Multikey categoricals can be indexed by tuple. This is an internal routine for getitem, setitem, and logical comparisons. Valid return will be adjusted for the base index of the categorical (currently always 1 for multikey)

Parameters:

multikey (tuple of items to search for in multiple columns) –

Returns:

location of multikey + base index, or -1 if not found

Return type:

int

Examples

>>> c = rt.Categorical([rt.arange(5), rt.arange(5)])
>>> c
Categorical([(0, 0), (1, 1), (2, 2), (3, 3), (4, 4)]) Length: 5
  FastArray([1, 2, 3, 4, 5], dtype=int8) Base Index: 1
  {'key_0': FastArray([0, 1, 2, 3, 4]), 'key_1': FastArray([0, 1, 2, 3, 4])} Unique count: 5
>>> c._categories_wrap.get_multikey_index((0,0))
1
match_str_to_category(fld)[source]

If necessary, convert the string or list of strings to the same type as the categories so that correct comparisons can be made.

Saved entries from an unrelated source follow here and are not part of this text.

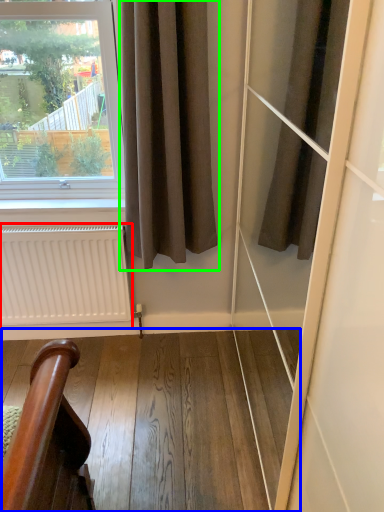 Question: Which object is the farthest from radiator (highlighted by a red box)? Choose among these: stairwell (highlighted by a blue box) or curtain (highlighted by a green box).

Choices:
 (A) stairwell
 (B) curtain

Answer: (B) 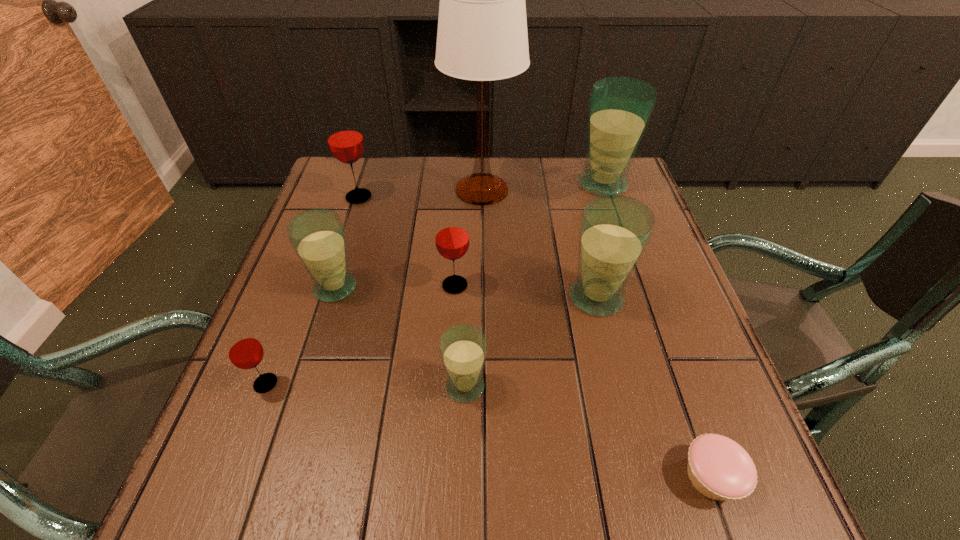 Locate an element on the screen. This screenshot has width=960, height=540. blue glass that stands as the closest to the farthest blue glass is located at coordinates (614, 231).

Identify which blue glass is the second closest to the smallest blue glass. Please provide its 2D coordinates. Your answer should be formatted as a tuple, i.e. [(x, y)], where the tuple contains the x and y coordinates of a point satisfying the conditions above.

[(317, 235)]

You are a GUI agent. You are given a task and a screenshot of the screen. Output one action in this format:
    pyautogui.click(x=<x>, y=<y>)
    Task: Click on the red glass object that ranks as the closest to the second farthest red glass
    The width and height of the screenshot is (960, 540).
    Given the screenshot: What is the action you would take?
    pyautogui.click(x=345, y=140)

Where is `the second closest red glass to the smallest red glass`? the second closest red glass to the smallest red glass is located at coordinates (345, 140).

I want to click on vacant space that satisfies the following two spatial constraints: 1. on the front side of the farthest red glass; 2. on the left side of the second biggest blue glass, so click(326, 298).

At what (x,y) coordinates should I click in order to perform the action: click on vacant space that satisfies the following two spatial constraints: 1. on the back side of the nearest red glass; 2. on the left side of the second biggest blue glass. Please return your answer as a coordinate pair (x, y). The image size is (960, 540). Looking at the image, I should click on (299, 298).

Where is `vacant space that satisfies the following two spatial constraints: 1. on the front side of the second nearest red glass; 2. on the right side of the farthest red glass`? This screenshot has height=540, width=960. vacant space that satisfies the following two spatial constraints: 1. on the front side of the second nearest red glass; 2. on the right side of the farthest red glass is located at coordinates (330, 285).

This screenshot has width=960, height=540. Find the location of `vacant position in the image that satisfies the following two spatial constraints: 1. on the front side of the second blue glass from left to right; 2. on the right side of the smallest red glass`. vacant position in the image that satisfies the following two spatial constraints: 1. on the front side of the second blue glass from left to right; 2. on the right side of the smallest red glass is located at coordinates (265, 387). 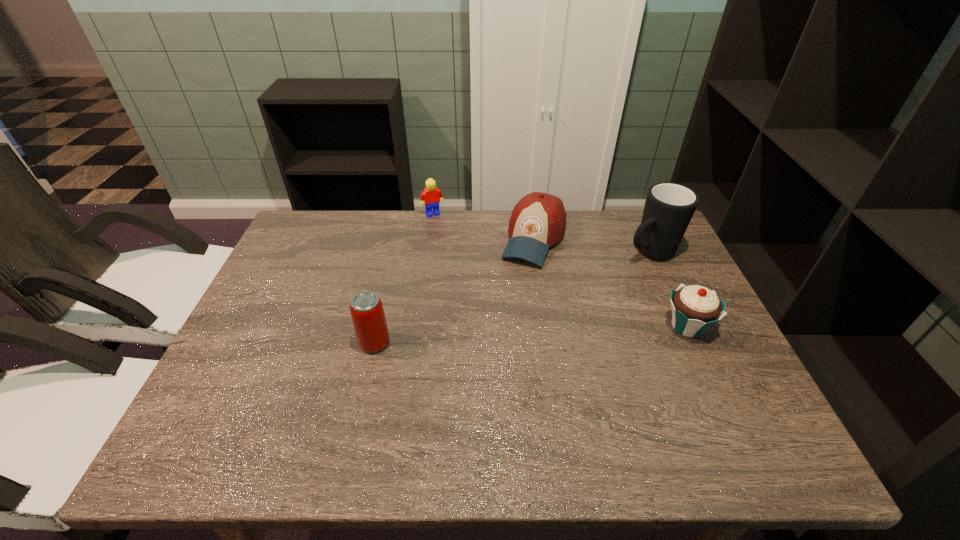 The width and height of the screenshot is (960, 540). Find the location of `the leftmost object`. the leftmost object is located at coordinates (366, 308).

You are a GUI agent. You are given a task and a screenshot of the screen. Output one action in this format:
    pyautogui.click(x=<x>, y=<y>)
    Task: Click on the cupcake
    
    Given the screenshot: What is the action you would take?
    pos(695,308)

Image resolution: width=960 pixels, height=540 pixels. Find the location of `the third object from left to right`. the third object from left to right is located at coordinates (538, 221).

Where is `the fourth object from right to left`? the fourth object from right to left is located at coordinates (432, 196).

You are a GUI agent. You are given a task and a screenshot of the screen. Output one action in this format:
    pyautogui.click(x=<x>, y=<y>)
    Task: Click on the tallest object
    
    Given the screenshot: What is the action you would take?
    pyautogui.click(x=669, y=207)

Identify the location of vacant region located 0.080m on the front of the leftmost object. The image size is (960, 540). (366, 384).

Locate an element on the screen. The image size is (960, 540). blank space located 0.200m on the back of the cupcake is located at coordinates (656, 260).

Locate an element on the screen. This screenshot has height=540, width=960. vacant space located 0.400m on the front-facing side of the baseball cap is located at coordinates (476, 376).

Locate an element on the screen. vacant space located 0.260m on the front-facing side of the baseball cap is located at coordinates (496, 333).

Image resolution: width=960 pixels, height=540 pixels. I want to click on free space located on the front-facing side of the baseball cap, so click(517, 286). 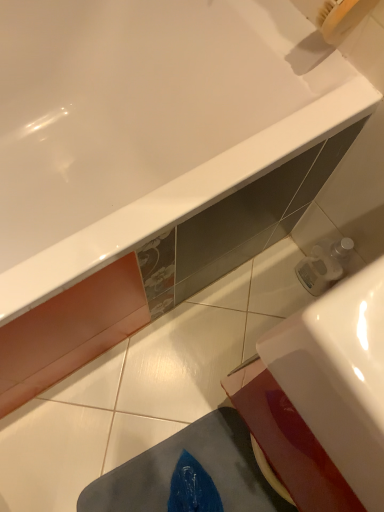 This screenshot has width=384, height=512. Describe the element at coordinates (339, 376) in the screenshot. I see `white glossy sink at lower right` at that location.

This screenshot has width=384, height=512. Identify the location of white glossy sink at lower right. (339, 376).

What is the approximate height of white glossy bathtub at upper center?

white glossy bathtub at upper center is 22.95 inches in height.

Describe the element at coordinates (144, 124) in the screenshot. I see `white glossy bathtub at upper center` at that location.

Locate an element on the screen. This screenshot has width=384, height=512. white glossy bathtub at upper center is located at coordinates (144, 124).

Measure the distance between point [87,197] and camera.

Point [87,197] and camera are 1.03 meters apart from each other.

The height and width of the screenshot is (512, 384). I want to click on white glossy sink at lower right, so click(x=339, y=376).

Can you confirm if white glossy bathtub at upper center is positioned to the right of white glossy sink at lower right?

Incorrect, white glossy bathtub at upper center is not on the right side of white glossy sink at lower right.

Considering the relative positions of white glossy bathtub at upper center and white glossy sink at lower right in the image provided, is white glossy bathtub at upper center in front of white glossy sink at lower right?

No, it is behind white glossy sink at lower right.

Is point (276, 145) closer or farther from the camera than point (376, 413)?

Clearly, point (276, 145) is more distant from the camera than point (376, 413).

From the image's perspective, would you say white glossy bathtub at upper center is positioned over white glossy sink at lower right?

Yes.

In the scene shown: From a real-world perspective, relative to white glossy sink at lower right, is white glossy bathtub at upper center vertically above or below?

white glossy bathtub at upper center is situated lower than white glossy sink at lower right in the real world.

Which of these two, white glossy bathtub at upper center or white glossy sink at lower right, is thinner?

Thinner between the two is white glossy sink at lower right.

Does white glossy bathtub at upper center have a lesser height compared to white glossy sink at lower right?

Correct, white glossy bathtub at upper center is not as tall as white glossy sink at lower right.

Can you confirm if white glossy bathtub at upper center is smaller than white glossy sink at lower right?

No.

Is white glossy bathtub at upper center inside the boundaries of white glossy sink at lower right, or outside?

white glossy bathtub at upper center is not inside white glossy sink at lower right, it's outside.

Does white glossy bathtub at upper center touch white glossy sink at lower right?

white glossy bathtub at upper center and white glossy sink at lower right are clearly separated.

Could you tell me if white glossy bathtub at upper center is turned towards white glossy sink at lower right?

Yes, white glossy bathtub at upper center is oriented towards white glossy sink at lower right.

How far apart are white glossy bathtub at upper center and white glossy sink at lower right?

white glossy bathtub at upper center is 24.57 inches away from white glossy sink at lower right.

Identify the location of sink lying in front of the white glossy bathtub at upper center. (339, 376).

Between white glossy sink at lower right and white glossy bathtub at upper center, which one appears on the left side from the viewer's perspective?

Positioned to the left is white glossy bathtub at upper center.

Is white glossy sink at lower right further to the viewer compared to white glossy bathtub at upper center?

No, it is in front of white glossy bathtub at upper center.

Does point (346, 306) come behind point (0, 42)?

No, it is in front of (0, 42).

From the image's perspective, is white glossy sink at lower right under white glossy bathtub at upper center?

Yes, from the image's perspective, white glossy sink at lower right is beneath white glossy bathtub at upper center.

From a real-world perspective, is white glossy sink at lower right positioned above or below white glossy bathtub at upper center?

Clearly, from a real-world perspective, white glossy sink at lower right is above white glossy bathtub at upper center.

Between white glossy sink at lower right and white glossy bathtub at upper center, which one has smaller width?

Thinner between the two is white glossy sink at lower right.

Does white glossy sink at lower right have a greater height compared to white glossy bathtub at upper center?

Correct, white glossy sink at lower right is much taller as white glossy bathtub at upper center.

Based on the photo, who is smaller, white glossy sink at lower right or white glossy bathtub at upper center?

white glossy sink at lower right.

Does white glossy sink at lower right contain white glossy bathtub at upper center?

No, white glossy bathtub at upper center is not inside white glossy sink at lower right.

Is white glossy sink at lower right beside white glossy bathtub at upper center?

No, white glossy sink at lower right is not with white glossy bathtub at upper center.

Is white glossy sink at lower right facing away from white glossy bathtub at upper center?

No, white glossy sink at lower right's orientation is not away from white glossy bathtub at upper center.

The image size is (384, 512). What are the coordinates of `bathtub below the white glossy sink at lower right (from a real-world perspective)` in the screenshot? It's located at (144, 124).

This screenshot has width=384, height=512. Find the location of `bathtub above the white glossy sink at lower right (from the image's perspective)`. bathtub above the white glossy sink at lower right (from the image's perspective) is located at coordinates (144, 124).

In the image, there is a white glossy sink at lower right. At what (x,y) coordinates should I click in order to perform the action: click on bathtub below it (from a real-world perspective). Please return your answer as a coordinate pair (x, y). Looking at the image, I should click on (144, 124). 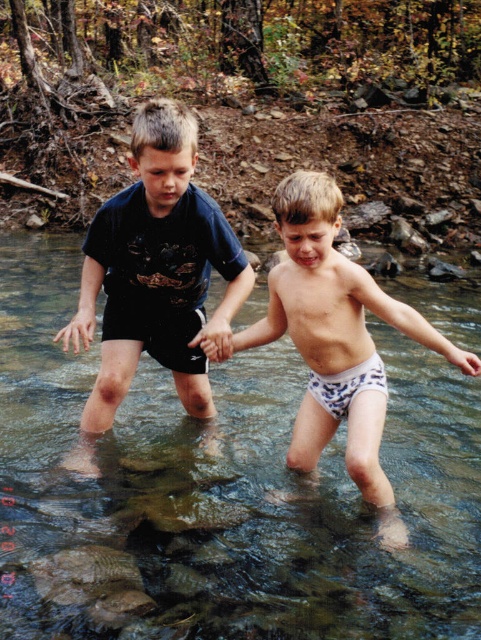 Question: Which of these objects is positioned farthest from the clear water stream at center?

Choices:
 (A) white printed shorts at center
 (B) dark blue cotton shorts at center

Answer: (A)

Question: Which point appears farthest from the camera in this image?

Choices:
 (A) (262, 339)
 (B) (101, 408)
 (C) (213, 499)

Answer: (C)

Question: Which object is positioned closest to the white printed shorts at center?

Choices:
 (A) clear water stream at center
 (B) dark blue cotton shorts at center

Answer: (B)

Question: Is clear water stream at center smaller than white printed shorts at center?

Choices:
 (A) yes
 (B) no

Answer: (A)

Question: Does clear water stream at center appear on the left side of dark blue cotton shorts at center?

Choices:
 (A) no
 (B) yes

Answer: (B)

Question: Does clear water stream at center appear on the left side of white printed shorts at center?

Choices:
 (A) yes
 (B) no

Answer: (A) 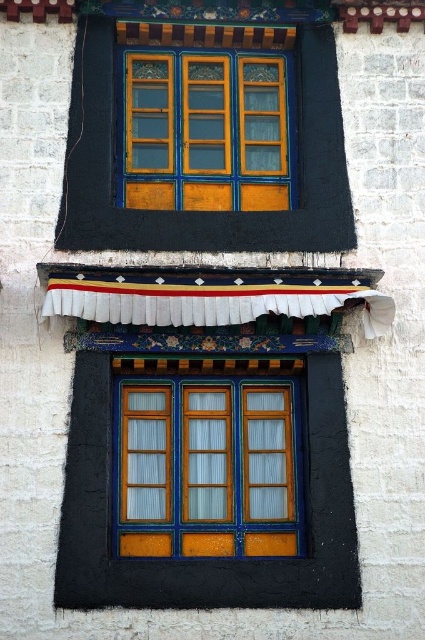 You are an architect examining the traditional building. You notice the matte wood window frame at center and the wooden at lower center. Based on their positions, which object is located to the right side of the other?

The matte wood window frame at center is to the right of wooden at lower center.

You are an architect designing a replica of this traditional building. You need to ensure the proportions between the matte wood window frame at center and the wooden at lower center are accurate. Which one should you make wider in your design?

The matte wood window frame at center should be made wider than the wooden at lower center in the design since the matte wood window frame at center has a larger width according to the description.

You are standing in front of the traditional Tibetan building and want to determine the spatial relationship between two specific points marked on the structure. Which of the two points, point (x=169, y=396) or point (x=252, y=92), is closer to you?

Point (x=169, y=396) is closer to the viewer than point (x=252, y=92). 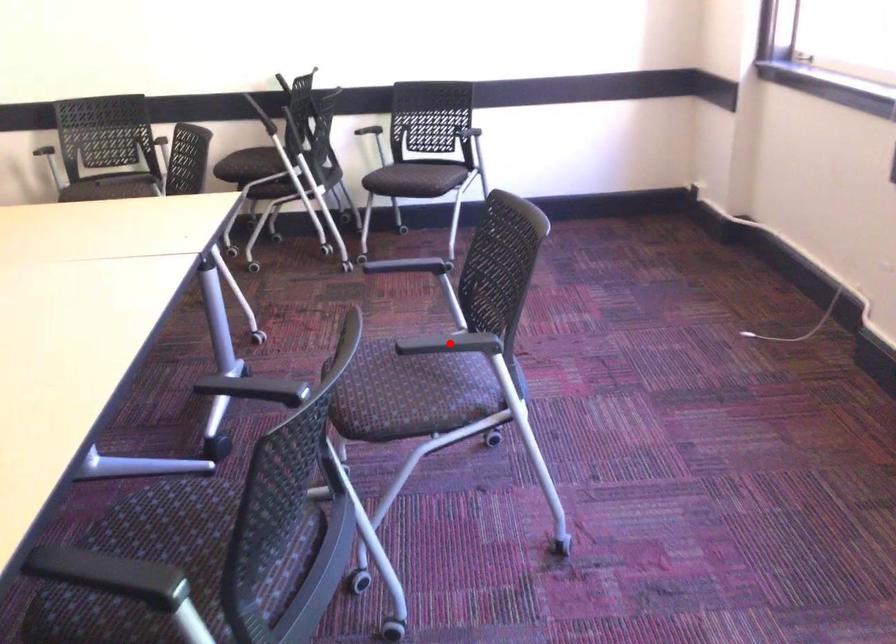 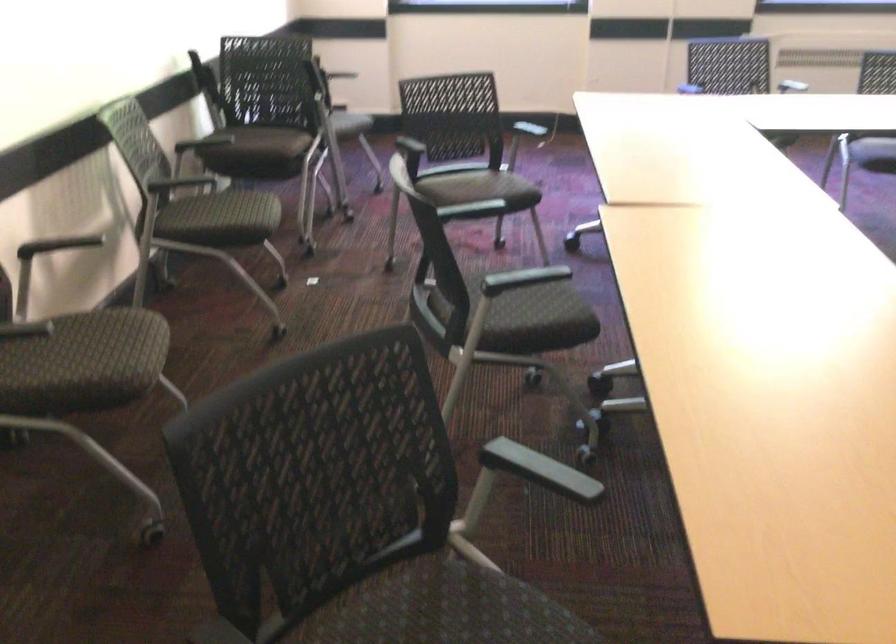 Question: I am providing you with two images of the same scene from different viewpoints. A red point is marked on the first image. At the location where the point appears in image 1, is it still visible in image 2?

Choices:
 (A) Yes
 (B) No

Answer: (B) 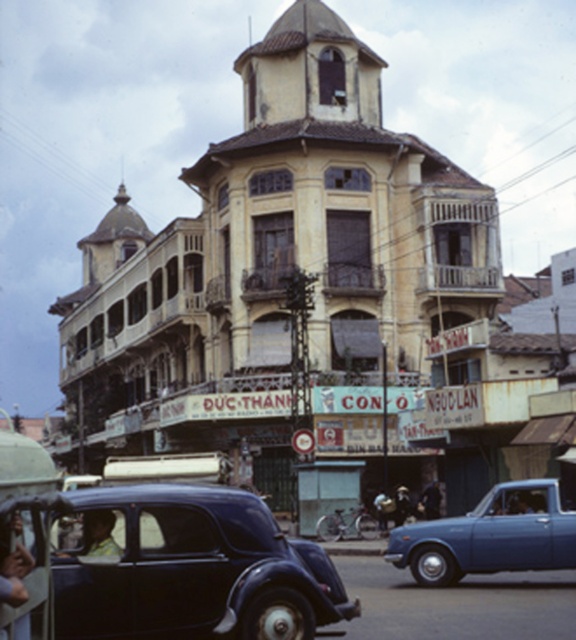 Does light brown leather jacket at lower left have a larger size compared to dark blue fabric jacket at center?

Incorrect, light brown leather jacket at lower left is not larger than dark blue fabric jacket at center.

Who is more distant from viewer, (29, 636) or (419, 506)?

The point (419, 506) is behind.

Does point (14, 557) come in front of point (433, 484)?

That is True.

At what (x,y) coordinates should I click in order to perform the action: click on light brown leather jacket at lower left. Please return your answer as a coordinate pair (x, y). Image resolution: width=576 pixels, height=640 pixels. Looking at the image, I should click on (14, 573).

Who is higher up, metallic blue sedan at center or dark blue fabric jacket at center?

metallic blue sedan at center

Does metallic blue sedan at center have a larger size compared to dark blue fabric jacket at center?

Indeed, metallic blue sedan at center has a larger size compared to dark blue fabric jacket at center.

This screenshot has width=576, height=640. Describe the element at coordinates (490, 536) in the screenshot. I see `metallic blue sedan at center` at that location.

Locate an element on the screen. This screenshot has height=640, width=576. metallic blue sedan at center is located at coordinates (490, 536).

Is shiny black car at center-left shorter than light brown leather jacket at lower left?

No, shiny black car at center-left is not shorter than light brown leather jacket at lower left.

Is shiny black car at center-left above light brown leather jacket at lower left?

Actually, shiny black car at center-left is below light brown leather jacket at lower left.

Is point (166, 506) in front of point (21, 556)?

No, (166, 506) is further to viewer.

At what (x,y) coordinates should I click in order to perform the action: click on shiny black car at center-left. Please return your answer as a coordinate pair (x, y). Looking at the image, I should click on (191, 570). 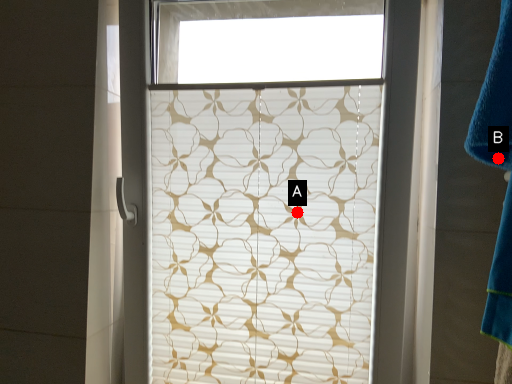 Question: Two points are circled on the image, labeled by A and B beside each circle. Which point appears closest to the camera in this image?

Choices:
 (A) A is closer
 (B) B is closer

Answer: (B) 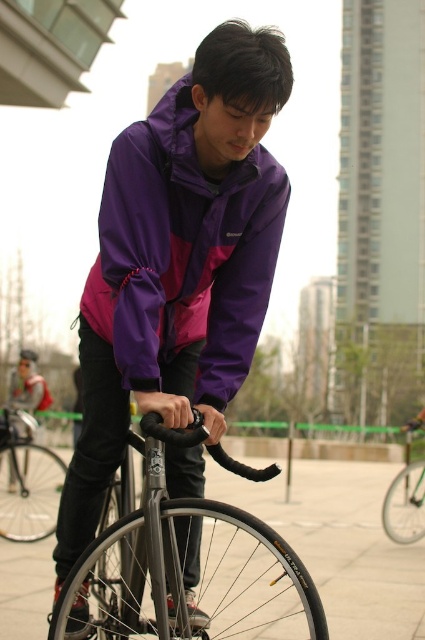 Does shiny black frame at center appear on the right side of matte black jacket at center?

Yes, shiny black frame at center is to the right of matte black jacket at center.

Image resolution: width=425 pixels, height=640 pixels. In order to click on shiny black frame at center in this screenshot , I will do `click(172, 557)`.

Which is above, purple matte jacket at center or purple/matte jacket at center?

purple matte jacket at center is higher up.

Which is in front, point (218, 106) or point (144, 244)?

Positioned in front is point (218, 106).

Where is `purple matte jacket at center`? purple matte jacket at center is located at coordinates (178, 262).

Is purple/matte jacket at center in front of shiny silver bicycle at center?

Yes, it is.

Between point (152, 253) and point (405, 481), which one is positioned in front?

Positioned in front is point (152, 253).

The image size is (425, 640). Identify the location of purple/matte jacket at center. (183, 253).

Where is `purple/matte jacket at center`? purple/matte jacket at center is located at coordinates (183, 253). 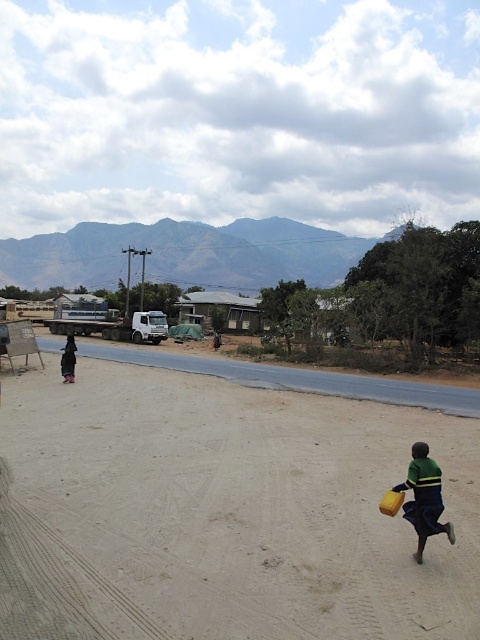 In the scene shown: You are standing at the edge of the road and want to walk towards the green jersey at lower right. Which direction should you move relative to the brown sandy dirt track at lower center?

Since the brown sandy dirt track at lower center is closer to the viewer than the green jersey at lower right, you should move towards the right side of the track to reach the green jersey at lower right.

You are standing at the starting point of the dirt road and want to reach the brown sandy dirt track at lower center. In which direction should you walk relative to the road?

The brown sandy dirt track at lower center is located at point coordinates, so you should walk towards the lower center direction along the road to reach it. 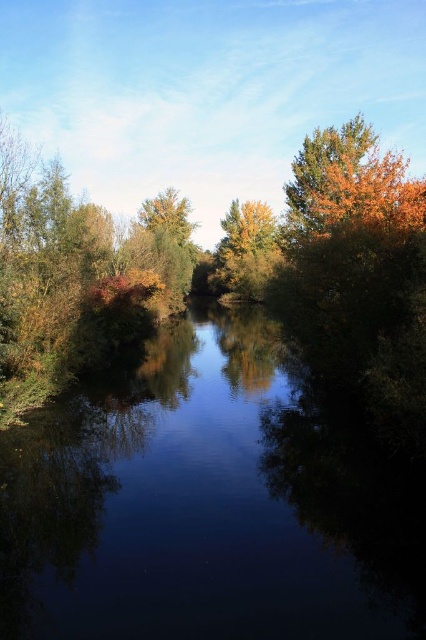 Question: Which of the following is the farthest from the observer?

Choices:
 (A) dark reflective water at center
 (B) green matte tree at center

Answer: (B)

Question: Is dark reflective water at center positioned in front of green matte tree at center?

Choices:
 (A) no
 (B) yes

Answer: (B)

Question: Which of the following is the farthest from the observer?

Choices:
 (A) green matte tree at center
 (B) dark reflective water at center

Answer: (A)

Question: Is dark reflective water at center in front of green matte tree at center?

Choices:
 (A) no
 (B) yes

Answer: (B)

Question: Is dark reflective water at center smaller than green matte tree at center?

possibly_invalid(value)[source]

If the calling categorical’s values are set to a bad index, the !<badindex> will be returned. If the bad index is the sentinel value for that integer type, !<inv> will be returned

riptable.rt_categorical.CatZero(values, categories=None, ordered=None, sort_gb=None, lex=None, base_index=0, **kwargs)[source]

Calls Categorical() with base_index keyword set to 0.

riptable.rt_categorical.categorical_convert(v, base_index=0)[source]
Parameters:

v (a pandas categorical) –

Returns:

  • Returns the two building blocks to make an rt categorical (integer array, and what that indexes into)

  • whatever the pandas categorical underlying object is we try to convert it to a string to

  • detach from object references and free of pandas references

  • pandas also uses -1 to indicate an out of bounds value, when we detect this, we insert an item in the beginning

Examples

>>> p=pd.Categorical(['a','b','b','a','a','c','b','c','a','a'], categories=['a','b'])
>>> test=Categorical(p)

from a cut

>>> a=rt.FA(rt.arange(10.0)+.1)
>>> p=pd.cut(a,[0,3,6,7])
(0, 3], (0, 3], (3, 6], (3, 6], (3, 6], (6, 7], NaN, NaN, NaN]
>>> test=Categorical(p)
Categorical([(0, 3], (0, 3], (0, 3], (3, 6], (3, 6], (3, 6], (6, 7], nan, nan, nan])
riptable.rt_categorical.categorical_merge_dict(list_categories, return_is_safe=False, return_type=Categorical)[source]

Checks to make sure all unique string values in all dictionaries have the same corresponding integer in every categorical they appear in. Checks to make sure all unique integer values in all dictionaries have the same corresponding string in every categorical they appear in.